Recommendation 1.15.1

Why the committee made the recommendation

The studies featured differing ways of attempting to improve asthma care for people judged to be at high risk of adverse outcomes. Therefore, firm conclusions on the overall benefits were hard to reach. In addition, the factors used to identify the high-risk population were not identical across the different studies. The committee therefore were unable to define precisely how to identify people at risk, although they agreed that poor prescription pick-up rates, overuse of SABA inhalers and previous exacerbations needing unscheduled medical care are very likely to be relevant.

Most of the studies showed some reduction in A&E attendance or hospitalisation after risk stratification. The committee particularly noted 2 UK studies in which at-risk patients were identified by alerts on GP computer systems. These indicated that risk-stratified care helped healthcare professionals to better identify people who needed a course of oral corticosteroids. This then successfully reduced the number of hospitalisations and the need for out-of-hours contacts and A&E attendance for asthma exacerbations. An associated health economic review showed that risk stratification is likely to be cost-effective.
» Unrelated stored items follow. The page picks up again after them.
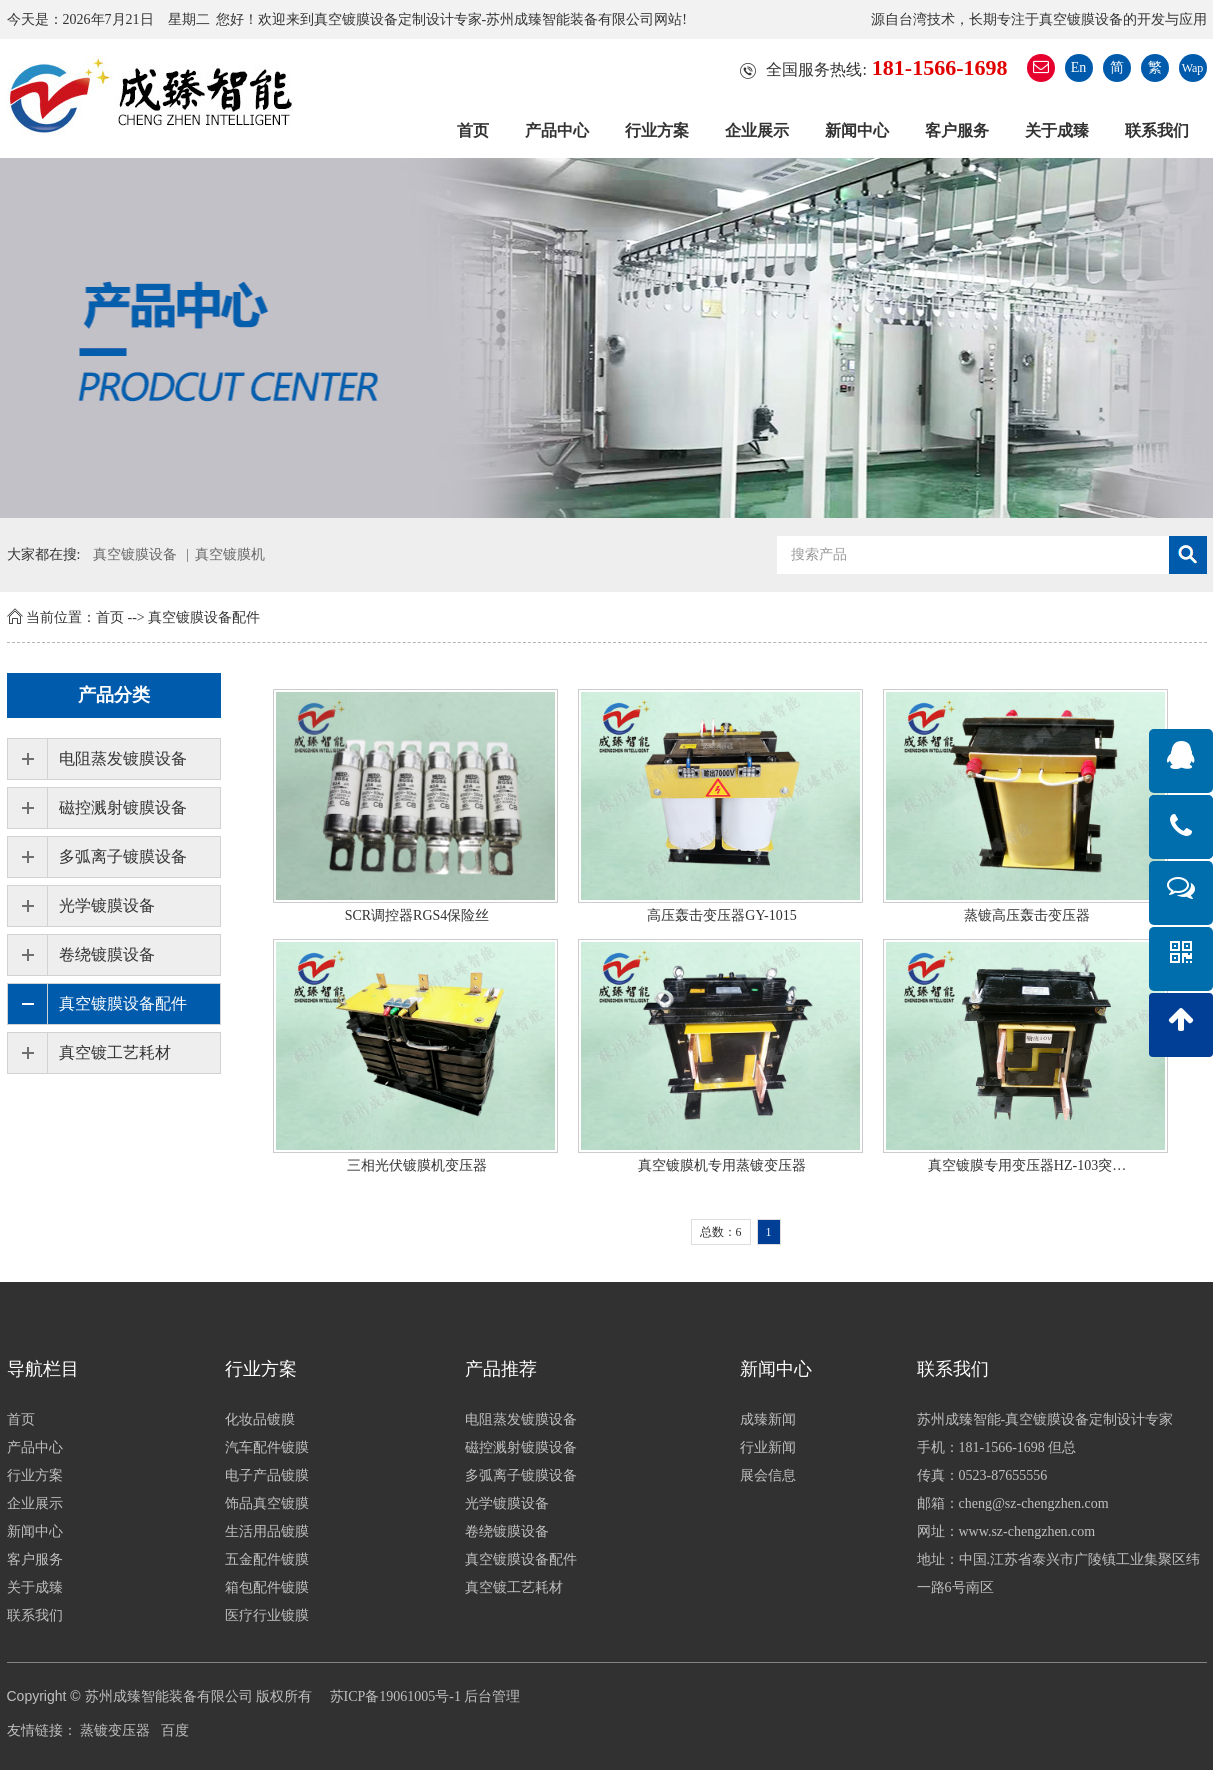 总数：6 (721, 1232)
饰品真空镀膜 (267, 1503)
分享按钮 (28, 1778)
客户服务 (957, 130)
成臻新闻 (768, 1419)
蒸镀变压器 (115, 1730)
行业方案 (657, 130)
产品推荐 (501, 1369)
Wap (1193, 68)
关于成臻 (1057, 130)
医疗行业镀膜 (267, 1615)
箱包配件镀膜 (267, 1587)
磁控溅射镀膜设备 (123, 807)
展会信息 (768, 1475)
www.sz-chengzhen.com (1027, 1531)
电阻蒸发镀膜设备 (123, 758)
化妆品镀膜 (260, 1419)
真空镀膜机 (230, 554)
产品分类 (114, 695)
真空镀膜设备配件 (204, 617)
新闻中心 (857, 130)
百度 (175, 1730)
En (1079, 67)
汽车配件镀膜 (267, 1447)
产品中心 (557, 130)
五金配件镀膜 (267, 1559)
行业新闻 (768, 1447)
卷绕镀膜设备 (107, 954)
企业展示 (757, 130)
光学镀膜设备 (107, 905)
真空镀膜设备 (135, 554)
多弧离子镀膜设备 (123, 856)
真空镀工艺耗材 (115, 1052)
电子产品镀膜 (267, 1475)
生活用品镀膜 (267, 1531)
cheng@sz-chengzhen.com (1034, 1503)
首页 (473, 130)
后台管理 (492, 1696)
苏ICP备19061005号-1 (395, 1696)
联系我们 (1157, 130) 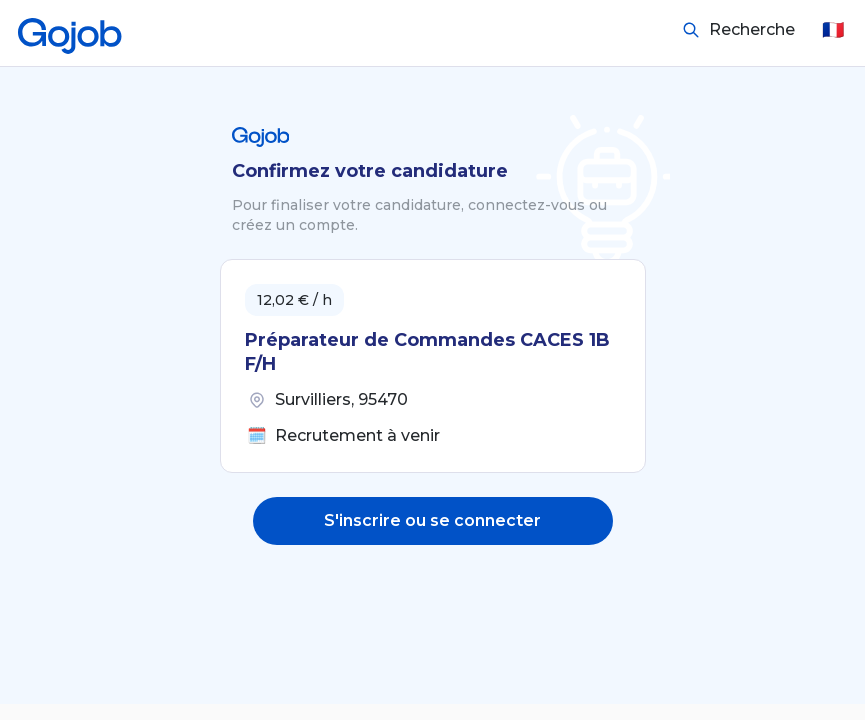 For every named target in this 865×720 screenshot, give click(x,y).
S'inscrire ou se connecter (432, 520)
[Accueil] (70, 30)
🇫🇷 (833, 30) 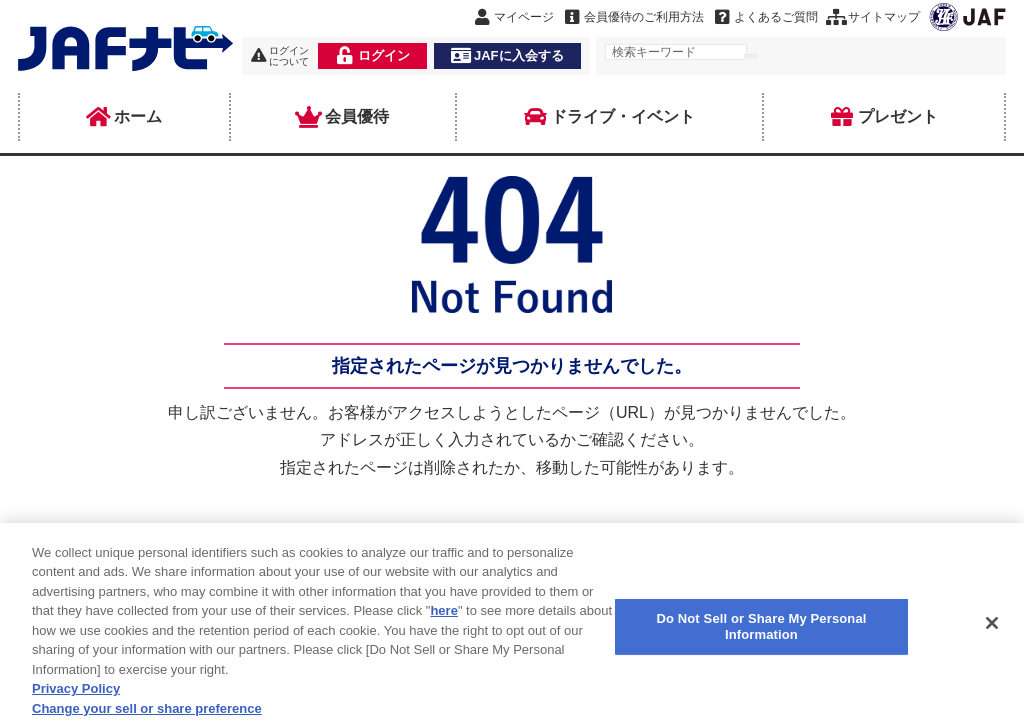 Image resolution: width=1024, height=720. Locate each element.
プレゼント (884, 117)
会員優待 (343, 117)
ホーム (124, 117)
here (443, 619)
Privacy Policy (76, 697)
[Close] (992, 632)
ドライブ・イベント (609, 117) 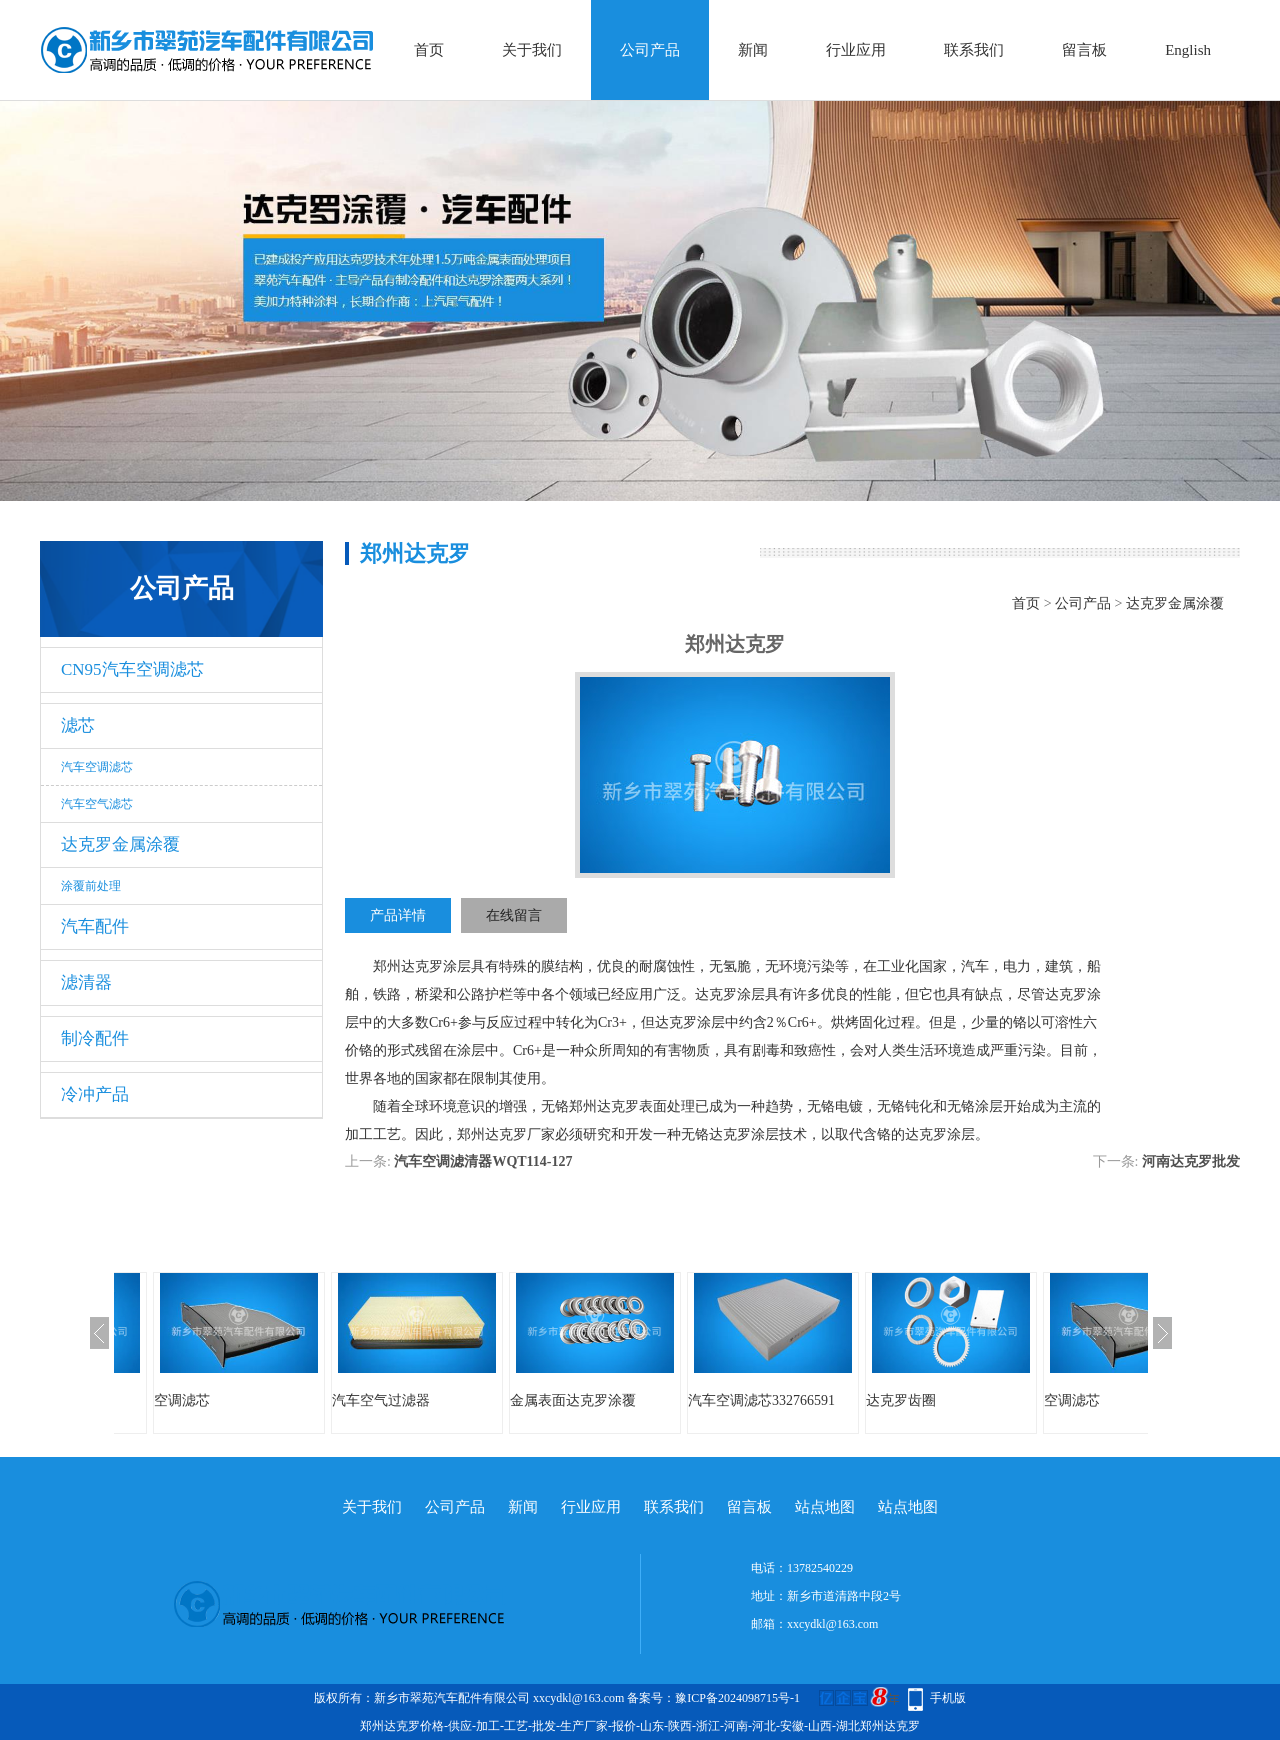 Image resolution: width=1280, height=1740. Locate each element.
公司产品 (650, 50)
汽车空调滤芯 (97, 767)
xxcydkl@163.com (832, 1624)
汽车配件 (95, 926)
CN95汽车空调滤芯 (132, 669)
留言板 (1084, 50)
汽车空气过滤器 (381, 1400)
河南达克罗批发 (1191, 1161)
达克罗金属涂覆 (120, 844)
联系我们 (974, 50)
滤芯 (78, 725)
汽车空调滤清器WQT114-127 (483, 1161)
Based on this evidence and their clinical experience, the committee agreed there should be a benefit in identifying people 'at risk' of poor asthma outcomes and recommended that primary care services should consider introducing a risk-stratification system which then allows care to be adjusted according to the greater needs of some people.

How the recommendation might affect practice

Many general practices have some form of alert system in operation already, but others do not. For those, the recommendation will result in a change in practice. The committee were uncertain how many different systems are in current use, but in the absence of comparative data, they could not recommend that some practices would need to change from their current system.